Dear Sir,

The chromatographic problem I wish to submit to your attention concerns an RP – HPLC analysis of a standard mixture of herbicides at a 0.1 mg/L concentration level. The separation of the components has been accomplished with the same apparatus on two different C-18 reverse phase HPLC columns, which characteristics are:

- Purospher RP – 18e; l = 125 mm; i.d. = 3 mm; dp = 5 µm + guard column C18; l = 20 mm; i.d. = 4.6 mm.

- Zorbax C 18 Extend; l = 150 mm; i.d. = 4.6 mm; dp = 3.5 µm + guard column C18; l = 12.5 mm; i.d. = 4.6 mm.

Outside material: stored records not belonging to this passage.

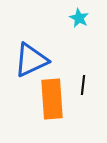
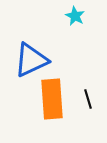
cyan star: moved 4 px left, 2 px up
black line: moved 5 px right, 14 px down; rotated 24 degrees counterclockwise
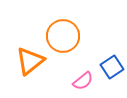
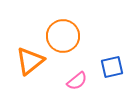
blue square: rotated 20 degrees clockwise
pink semicircle: moved 6 px left
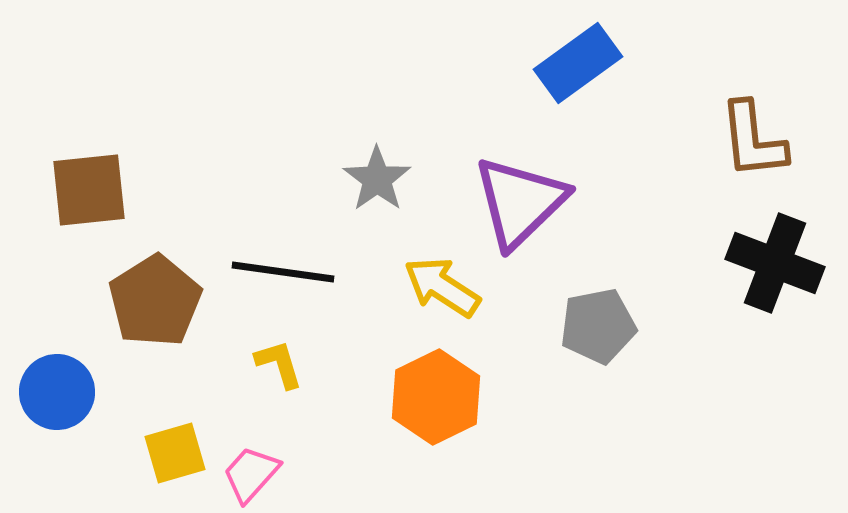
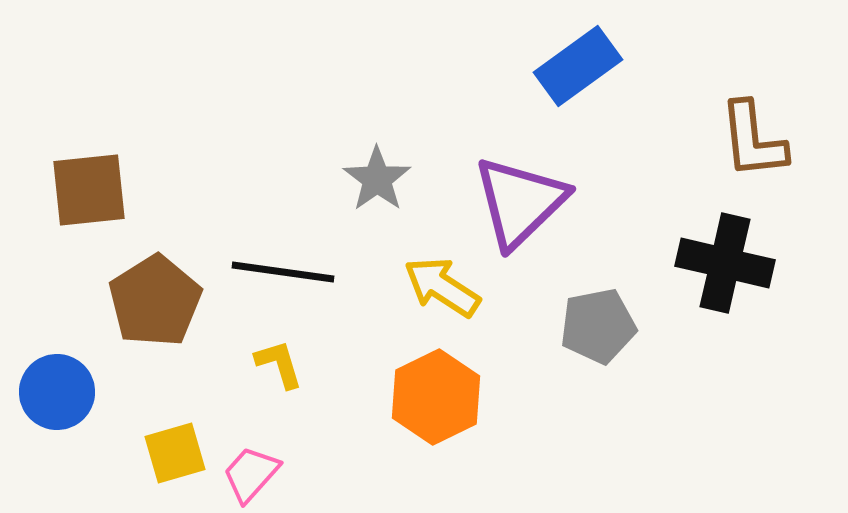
blue rectangle: moved 3 px down
black cross: moved 50 px left; rotated 8 degrees counterclockwise
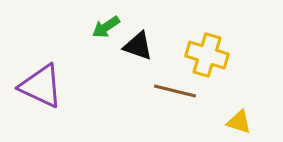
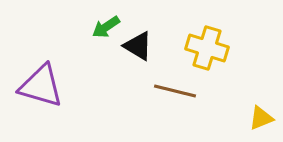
black triangle: rotated 12 degrees clockwise
yellow cross: moved 7 px up
purple triangle: rotated 9 degrees counterclockwise
yellow triangle: moved 22 px right, 4 px up; rotated 40 degrees counterclockwise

The analytical condition, as reported in table 1, are the same for both columns apart from the flow rate.

Table 1

Mobile phases: A: ammonium formate 5 mM
B: acetonitrile
Gradient: B% 20 40 60 90 90
0 5 18 20 26

A flow rate of 0.6 mL/min was used for Purosphere column, while a 0.9 mL/min was chosen for the Zorbax column.

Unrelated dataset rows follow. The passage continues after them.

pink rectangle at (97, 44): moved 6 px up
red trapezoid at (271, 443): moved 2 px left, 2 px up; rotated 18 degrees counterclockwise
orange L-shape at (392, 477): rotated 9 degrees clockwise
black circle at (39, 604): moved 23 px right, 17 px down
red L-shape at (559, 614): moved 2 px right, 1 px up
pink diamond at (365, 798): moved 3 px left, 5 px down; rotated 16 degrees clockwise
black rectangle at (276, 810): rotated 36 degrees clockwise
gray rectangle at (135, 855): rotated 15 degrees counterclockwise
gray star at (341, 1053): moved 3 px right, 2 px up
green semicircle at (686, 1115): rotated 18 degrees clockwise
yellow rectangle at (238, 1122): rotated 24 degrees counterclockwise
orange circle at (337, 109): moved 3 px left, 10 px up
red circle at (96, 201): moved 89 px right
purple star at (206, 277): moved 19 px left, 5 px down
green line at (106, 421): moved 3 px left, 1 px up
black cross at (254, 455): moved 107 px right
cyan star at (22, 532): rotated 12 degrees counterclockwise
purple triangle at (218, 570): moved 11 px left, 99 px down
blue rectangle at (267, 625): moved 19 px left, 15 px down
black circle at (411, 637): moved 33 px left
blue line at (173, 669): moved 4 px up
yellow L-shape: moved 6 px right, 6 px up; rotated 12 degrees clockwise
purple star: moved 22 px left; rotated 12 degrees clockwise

In optimising sensitivity of the method two injections of 10 µL and 20 µL were performed. With surprise an evident heading was observed after injecting 20 µL of standard in the Zorbax column; such a pattern was not encountered with the Purosphere column. I have non explanation for such a behaviour. For quantitative evaluation the symmetry factors for atrazine that elute in the middle portion of the chromatogram are reported in table 2


Asimetry factor 10 µL 20 µL

Purosphere 0.86 0.89
Zorbax 0.85 1.26

See the discussion "pH of sample-split peaks". It could be that your sample solvent is too strong and that the Zorbax has a lower pre-bed volume (simply: not as much mixing takes place so that some sample transfers too fast into the column).